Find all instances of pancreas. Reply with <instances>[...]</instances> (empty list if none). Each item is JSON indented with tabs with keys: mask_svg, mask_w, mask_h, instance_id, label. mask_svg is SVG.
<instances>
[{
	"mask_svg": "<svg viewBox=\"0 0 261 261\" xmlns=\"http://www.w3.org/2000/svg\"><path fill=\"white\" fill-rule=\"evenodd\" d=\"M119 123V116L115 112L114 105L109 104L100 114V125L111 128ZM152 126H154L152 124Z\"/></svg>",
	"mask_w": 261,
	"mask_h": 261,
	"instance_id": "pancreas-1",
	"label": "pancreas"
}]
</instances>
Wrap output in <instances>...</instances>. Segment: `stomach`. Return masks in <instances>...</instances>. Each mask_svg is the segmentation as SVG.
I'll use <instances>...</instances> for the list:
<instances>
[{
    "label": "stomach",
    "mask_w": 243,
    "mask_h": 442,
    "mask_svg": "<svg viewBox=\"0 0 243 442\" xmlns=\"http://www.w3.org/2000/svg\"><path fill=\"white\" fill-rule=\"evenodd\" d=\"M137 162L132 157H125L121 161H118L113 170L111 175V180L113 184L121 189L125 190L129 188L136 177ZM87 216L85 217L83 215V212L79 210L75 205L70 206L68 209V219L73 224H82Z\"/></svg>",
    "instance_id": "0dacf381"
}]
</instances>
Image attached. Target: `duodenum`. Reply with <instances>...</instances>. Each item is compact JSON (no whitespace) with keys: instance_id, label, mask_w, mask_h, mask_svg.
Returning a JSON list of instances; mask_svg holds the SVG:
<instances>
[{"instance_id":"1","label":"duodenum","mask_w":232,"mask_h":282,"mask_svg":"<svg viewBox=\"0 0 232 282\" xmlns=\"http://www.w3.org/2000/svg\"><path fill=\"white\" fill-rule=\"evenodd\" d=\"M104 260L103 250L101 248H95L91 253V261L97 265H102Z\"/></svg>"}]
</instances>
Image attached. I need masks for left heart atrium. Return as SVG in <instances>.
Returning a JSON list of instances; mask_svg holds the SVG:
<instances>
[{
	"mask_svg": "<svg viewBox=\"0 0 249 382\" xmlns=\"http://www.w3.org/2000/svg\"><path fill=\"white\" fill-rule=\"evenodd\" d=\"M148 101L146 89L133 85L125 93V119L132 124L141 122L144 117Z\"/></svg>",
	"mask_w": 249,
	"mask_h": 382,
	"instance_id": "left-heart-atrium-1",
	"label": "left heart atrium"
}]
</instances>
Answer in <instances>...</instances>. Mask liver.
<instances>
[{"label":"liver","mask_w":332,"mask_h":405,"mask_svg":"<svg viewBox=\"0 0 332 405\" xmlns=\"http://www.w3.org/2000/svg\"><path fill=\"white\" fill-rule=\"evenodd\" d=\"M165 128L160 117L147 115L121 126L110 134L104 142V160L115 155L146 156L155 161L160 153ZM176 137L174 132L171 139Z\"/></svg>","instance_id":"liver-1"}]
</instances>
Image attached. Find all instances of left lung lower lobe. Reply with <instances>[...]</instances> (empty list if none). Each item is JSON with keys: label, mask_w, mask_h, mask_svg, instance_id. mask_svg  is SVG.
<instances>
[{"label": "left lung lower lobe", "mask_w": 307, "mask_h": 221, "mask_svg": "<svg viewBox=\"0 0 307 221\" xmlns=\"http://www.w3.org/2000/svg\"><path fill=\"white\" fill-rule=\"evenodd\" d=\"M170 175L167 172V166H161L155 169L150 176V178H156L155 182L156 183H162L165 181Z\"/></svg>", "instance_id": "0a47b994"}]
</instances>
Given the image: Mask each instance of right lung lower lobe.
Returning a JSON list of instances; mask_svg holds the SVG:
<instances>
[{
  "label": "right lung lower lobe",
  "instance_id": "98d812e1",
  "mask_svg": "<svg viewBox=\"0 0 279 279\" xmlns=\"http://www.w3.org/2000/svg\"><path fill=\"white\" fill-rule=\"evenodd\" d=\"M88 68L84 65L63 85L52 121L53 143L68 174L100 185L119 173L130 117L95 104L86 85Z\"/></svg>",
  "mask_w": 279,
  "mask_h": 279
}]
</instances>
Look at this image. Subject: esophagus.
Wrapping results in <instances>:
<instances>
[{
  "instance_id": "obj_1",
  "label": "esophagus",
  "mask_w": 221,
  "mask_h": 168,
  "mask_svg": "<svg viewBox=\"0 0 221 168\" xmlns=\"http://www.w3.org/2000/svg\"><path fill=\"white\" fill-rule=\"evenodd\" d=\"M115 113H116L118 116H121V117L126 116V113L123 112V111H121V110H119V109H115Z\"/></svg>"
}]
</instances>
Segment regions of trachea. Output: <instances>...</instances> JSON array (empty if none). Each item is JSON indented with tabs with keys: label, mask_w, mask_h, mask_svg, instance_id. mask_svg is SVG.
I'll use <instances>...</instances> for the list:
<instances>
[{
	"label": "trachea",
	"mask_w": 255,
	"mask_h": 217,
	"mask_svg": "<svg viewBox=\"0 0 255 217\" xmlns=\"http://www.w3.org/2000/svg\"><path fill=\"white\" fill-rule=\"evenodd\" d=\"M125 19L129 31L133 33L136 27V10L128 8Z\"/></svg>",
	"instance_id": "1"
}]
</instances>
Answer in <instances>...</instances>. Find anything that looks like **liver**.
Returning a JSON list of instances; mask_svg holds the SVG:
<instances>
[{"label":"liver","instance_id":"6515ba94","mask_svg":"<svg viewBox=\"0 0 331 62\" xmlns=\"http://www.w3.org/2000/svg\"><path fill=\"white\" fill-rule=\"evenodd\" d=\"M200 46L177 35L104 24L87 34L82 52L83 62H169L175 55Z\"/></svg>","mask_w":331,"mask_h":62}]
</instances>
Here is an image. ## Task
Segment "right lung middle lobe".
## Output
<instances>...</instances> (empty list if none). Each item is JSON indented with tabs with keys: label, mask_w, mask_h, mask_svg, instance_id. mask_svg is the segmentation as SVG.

*-*-*

→ Exercise
Write the lines out again exactly, beginning at the line that contains "Here is an image. ## Task" and stopping only at the final line of the listing above.

→ Result for this task
Here is an image. ## Task
Segment "right lung middle lobe".
## Output
<instances>...</instances> (empty list if none). Each item is JSON indented with tabs with keys: label, mask_w, mask_h, mask_svg, instance_id. mask_svg is the segmentation as SVG.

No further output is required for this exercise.